In the records below, find the line containing "Annotate this image: element" and restate it and all lines after it exactly, through the last line.
----
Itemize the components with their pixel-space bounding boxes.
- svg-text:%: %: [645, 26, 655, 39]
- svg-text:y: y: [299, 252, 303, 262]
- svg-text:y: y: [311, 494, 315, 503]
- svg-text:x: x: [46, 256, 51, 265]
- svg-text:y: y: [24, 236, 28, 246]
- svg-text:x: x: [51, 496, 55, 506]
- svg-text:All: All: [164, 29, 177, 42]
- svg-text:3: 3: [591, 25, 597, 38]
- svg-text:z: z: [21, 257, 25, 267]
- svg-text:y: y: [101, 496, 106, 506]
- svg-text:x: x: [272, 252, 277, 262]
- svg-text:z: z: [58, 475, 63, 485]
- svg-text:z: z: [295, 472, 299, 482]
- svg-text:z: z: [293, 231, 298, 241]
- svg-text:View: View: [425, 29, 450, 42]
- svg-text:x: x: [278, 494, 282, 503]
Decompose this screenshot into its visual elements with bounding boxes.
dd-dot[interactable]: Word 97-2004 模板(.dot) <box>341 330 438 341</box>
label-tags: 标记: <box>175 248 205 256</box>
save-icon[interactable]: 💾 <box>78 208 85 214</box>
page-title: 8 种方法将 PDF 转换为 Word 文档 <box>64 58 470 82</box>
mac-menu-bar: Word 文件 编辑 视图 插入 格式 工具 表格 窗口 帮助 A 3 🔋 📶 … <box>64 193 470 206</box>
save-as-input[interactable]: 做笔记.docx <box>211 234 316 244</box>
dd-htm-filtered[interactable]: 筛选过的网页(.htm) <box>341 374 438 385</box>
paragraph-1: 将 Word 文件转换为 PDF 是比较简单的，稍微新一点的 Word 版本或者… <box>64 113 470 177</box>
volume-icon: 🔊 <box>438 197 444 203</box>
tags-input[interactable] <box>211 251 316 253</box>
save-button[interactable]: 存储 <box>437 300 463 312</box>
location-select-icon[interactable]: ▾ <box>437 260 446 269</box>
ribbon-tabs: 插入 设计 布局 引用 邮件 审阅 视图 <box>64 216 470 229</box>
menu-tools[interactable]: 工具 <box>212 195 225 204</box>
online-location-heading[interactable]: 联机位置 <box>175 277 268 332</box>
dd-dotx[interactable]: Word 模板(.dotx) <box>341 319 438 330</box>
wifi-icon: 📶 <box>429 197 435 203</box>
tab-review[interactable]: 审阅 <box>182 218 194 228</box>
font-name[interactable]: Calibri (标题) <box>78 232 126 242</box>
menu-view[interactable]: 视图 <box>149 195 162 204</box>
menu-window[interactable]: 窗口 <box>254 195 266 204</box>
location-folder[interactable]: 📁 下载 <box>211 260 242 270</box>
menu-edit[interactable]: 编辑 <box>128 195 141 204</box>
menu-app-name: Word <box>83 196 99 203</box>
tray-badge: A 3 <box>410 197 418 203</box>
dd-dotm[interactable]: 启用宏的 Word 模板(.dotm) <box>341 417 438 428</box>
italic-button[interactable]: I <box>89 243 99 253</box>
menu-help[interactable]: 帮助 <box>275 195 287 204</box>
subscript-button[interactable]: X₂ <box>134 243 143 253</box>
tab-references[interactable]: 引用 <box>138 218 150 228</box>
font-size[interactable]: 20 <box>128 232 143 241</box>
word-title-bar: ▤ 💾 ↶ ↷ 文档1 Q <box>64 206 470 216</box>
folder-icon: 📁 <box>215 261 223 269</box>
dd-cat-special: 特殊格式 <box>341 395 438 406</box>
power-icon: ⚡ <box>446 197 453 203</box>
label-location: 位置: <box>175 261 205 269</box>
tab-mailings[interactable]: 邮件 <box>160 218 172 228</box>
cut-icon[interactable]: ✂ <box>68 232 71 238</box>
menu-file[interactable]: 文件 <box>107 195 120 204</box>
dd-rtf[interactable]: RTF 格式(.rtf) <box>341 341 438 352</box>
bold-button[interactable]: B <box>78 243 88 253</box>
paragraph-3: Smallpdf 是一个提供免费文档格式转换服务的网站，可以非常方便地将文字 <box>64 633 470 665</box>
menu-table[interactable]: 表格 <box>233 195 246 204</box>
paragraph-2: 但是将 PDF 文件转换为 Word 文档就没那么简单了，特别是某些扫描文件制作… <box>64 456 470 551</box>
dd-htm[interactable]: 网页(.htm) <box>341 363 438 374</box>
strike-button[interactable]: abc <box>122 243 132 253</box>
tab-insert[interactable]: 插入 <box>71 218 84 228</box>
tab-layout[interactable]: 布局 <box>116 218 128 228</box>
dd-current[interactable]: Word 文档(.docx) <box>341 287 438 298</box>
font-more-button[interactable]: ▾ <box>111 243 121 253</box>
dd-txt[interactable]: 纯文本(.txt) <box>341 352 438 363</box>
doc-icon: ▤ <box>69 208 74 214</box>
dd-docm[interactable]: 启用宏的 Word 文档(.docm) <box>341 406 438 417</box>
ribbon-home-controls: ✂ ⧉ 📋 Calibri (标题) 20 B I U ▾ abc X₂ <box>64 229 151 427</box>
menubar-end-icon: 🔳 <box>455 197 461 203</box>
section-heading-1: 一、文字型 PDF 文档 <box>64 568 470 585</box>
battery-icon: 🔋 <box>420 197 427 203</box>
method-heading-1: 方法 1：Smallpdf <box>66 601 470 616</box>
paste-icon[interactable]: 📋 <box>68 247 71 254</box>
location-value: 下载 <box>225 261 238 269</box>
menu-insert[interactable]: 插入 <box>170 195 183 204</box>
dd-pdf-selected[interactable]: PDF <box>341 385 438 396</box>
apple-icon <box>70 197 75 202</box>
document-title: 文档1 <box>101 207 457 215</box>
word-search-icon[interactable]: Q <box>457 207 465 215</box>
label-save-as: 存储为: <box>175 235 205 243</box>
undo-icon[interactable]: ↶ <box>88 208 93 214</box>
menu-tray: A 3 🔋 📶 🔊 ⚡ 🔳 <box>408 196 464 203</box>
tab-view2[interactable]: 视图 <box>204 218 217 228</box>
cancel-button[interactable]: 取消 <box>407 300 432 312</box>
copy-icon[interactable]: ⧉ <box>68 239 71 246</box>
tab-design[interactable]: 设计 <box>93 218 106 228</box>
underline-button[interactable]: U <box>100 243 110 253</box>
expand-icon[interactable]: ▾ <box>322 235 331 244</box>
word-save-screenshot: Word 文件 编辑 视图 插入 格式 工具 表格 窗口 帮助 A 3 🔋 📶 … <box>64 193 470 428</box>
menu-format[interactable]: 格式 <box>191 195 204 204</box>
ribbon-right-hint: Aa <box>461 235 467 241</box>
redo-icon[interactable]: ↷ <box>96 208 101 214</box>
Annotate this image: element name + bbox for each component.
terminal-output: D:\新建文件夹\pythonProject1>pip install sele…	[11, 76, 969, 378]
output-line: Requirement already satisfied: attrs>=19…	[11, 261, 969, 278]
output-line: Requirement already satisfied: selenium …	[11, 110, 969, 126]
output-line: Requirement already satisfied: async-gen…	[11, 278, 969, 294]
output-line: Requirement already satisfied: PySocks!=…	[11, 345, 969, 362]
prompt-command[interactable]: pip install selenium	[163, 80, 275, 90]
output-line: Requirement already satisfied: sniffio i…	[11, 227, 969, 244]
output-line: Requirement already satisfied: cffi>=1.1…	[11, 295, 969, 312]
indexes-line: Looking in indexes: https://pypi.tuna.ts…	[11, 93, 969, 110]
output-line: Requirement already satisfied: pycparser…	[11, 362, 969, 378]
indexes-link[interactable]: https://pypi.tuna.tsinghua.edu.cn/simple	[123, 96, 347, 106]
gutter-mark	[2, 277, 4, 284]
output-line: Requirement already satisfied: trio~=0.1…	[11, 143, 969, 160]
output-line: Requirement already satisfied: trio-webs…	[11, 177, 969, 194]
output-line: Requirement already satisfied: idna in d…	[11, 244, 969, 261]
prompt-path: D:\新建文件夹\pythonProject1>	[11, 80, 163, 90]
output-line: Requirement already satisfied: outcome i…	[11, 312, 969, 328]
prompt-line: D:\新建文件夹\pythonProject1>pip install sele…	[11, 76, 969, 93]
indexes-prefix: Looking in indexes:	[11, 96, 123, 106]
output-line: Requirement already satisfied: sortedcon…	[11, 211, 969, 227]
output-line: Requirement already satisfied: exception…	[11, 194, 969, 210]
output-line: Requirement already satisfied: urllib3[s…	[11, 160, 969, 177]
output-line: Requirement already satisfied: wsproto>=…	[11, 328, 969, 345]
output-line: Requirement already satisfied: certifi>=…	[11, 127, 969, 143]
----
**Output below**
Annotate this image: element name + bbox for each component.
terminal-output: D:\新建文件夹\pythonProject1>pip install sele…	[11, 76, 969, 378]
output-line: Requirement already satisfied: attrs>=19…	[11, 261, 969, 278]
output-line: Requirement already satisfied: selenium …	[11, 110, 969, 126]
output-line: Requirement already satisfied: async-gen…	[11, 278, 969, 294]
output-line: Requirement already satisfied: PySocks!=…	[11, 345, 969, 362]
prompt-command[interactable]: pip install selenium	[163, 80, 275, 90]
output-line: Requirement already satisfied: sniffio i…	[11, 227, 969, 244]
output-line: Requirement already satisfied: cffi>=1.1…	[11, 295, 969, 312]
indexes-line: Looking in indexes: https://pypi.tuna.ts…	[11, 93, 969, 110]
output-line: Requirement already satisfied: pycparser…	[11, 362, 969, 378]
indexes-link[interactable]: https://pypi.tuna.tsinghua.edu.cn/simple	[123, 96, 347, 106]
gutter-mark	[2, 277, 4, 284]
output-line: Requirement already satisfied: trio~=0.1…	[11, 143, 969, 160]
output-line: Requirement already satisfied: trio-webs…	[11, 177, 969, 194]
output-line: Requirement already satisfied: idna in d…	[11, 244, 969, 261]
prompt-path: D:\新建文件夹\pythonProject1>	[11, 80, 163, 90]
output-line: Requirement already satisfied: outcome i…	[11, 312, 969, 328]
prompt-line: D:\新建文件夹\pythonProject1>pip install sele…	[11, 76, 969, 93]
indexes-prefix: Looking in indexes:	[11, 96, 123, 106]
output-line: Requirement already satisfied: sortedcon…	[11, 211, 969, 227]
output-line: Requirement already satisfied: exception…	[11, 194, 969, 210]
output-line: Requirement already satisfied: urllib3[s…	[11, 160, 969, 177]
output-line: Requirement already satisfied: wsproto>=…	[11, 328, 969, 345]
output-line: Requirement already satisfied: certifi>=…	[11, 127, 969, 143]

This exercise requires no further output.